Christopher Rodonanté Cwej, usually just known as Chris Cwej, is a fictional character from the Virgin New Adventures range of spin-offs based on the BBC science fiction television series Doctor Who. His surname is properly pronounced "Shvay", but he pronounces it "Kwedge" rather than keep correcting people.

His first appearance was in the 1995 novel Original Sin by Andy Lane, with his adjudicate partner Roz Forrester. Adjudicators are the police force of 30th century Earth, which was at that time divided into the Overcity and the Undercity. Chris was born in 2954 to a family who lived in the lower levels of the Overcity. Chris's father, Volsted Kornbluth Cwej, was also an adjudicator.  Chris's father was fairly old when Chris was born, having retired from the Adjudicators the previous year, 2953, after 48 years of service, and he is well over 70 years old when the young Chris meets the Doctor.
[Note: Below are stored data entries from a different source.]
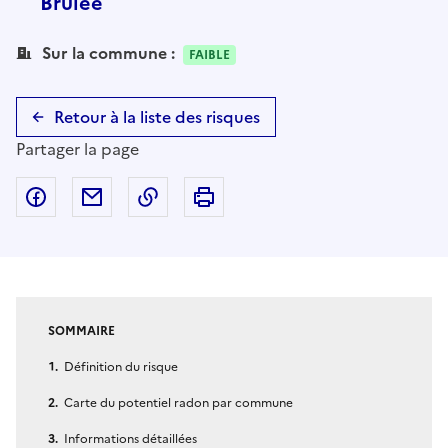
Brûlée
Sur la commune :
FAIBLE
Retour à la liste des risques
Partager la page
Partager sur Facebook
Partager par email
Copier dans le presse-papier
Imprimer
SOMMAIRE
Définition du risque
Carte du potentiel radon par commune
Informations détaillées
Chris's grandfather died when Chris was only five, and Chris cried when he saw his grandfather being put into a coffin. A more distant ancestor, possibly a great-grandfather, was Nathaniel Cwej. Even further back, there was a Cwej involved with the founding of the Adjudicators, and the family have had a long association with the Adjudicators ever since. Chris's accent sounds American, although his home would once have been considered a part of England, and his surname may have a Germanic/Saxon derivation.

Chris is tall, blonde, and muscular, and when he first met the Seventh Doctor and Bernice, he had had a "body bepple" (bodily alteration) which made him look like a teddy bear.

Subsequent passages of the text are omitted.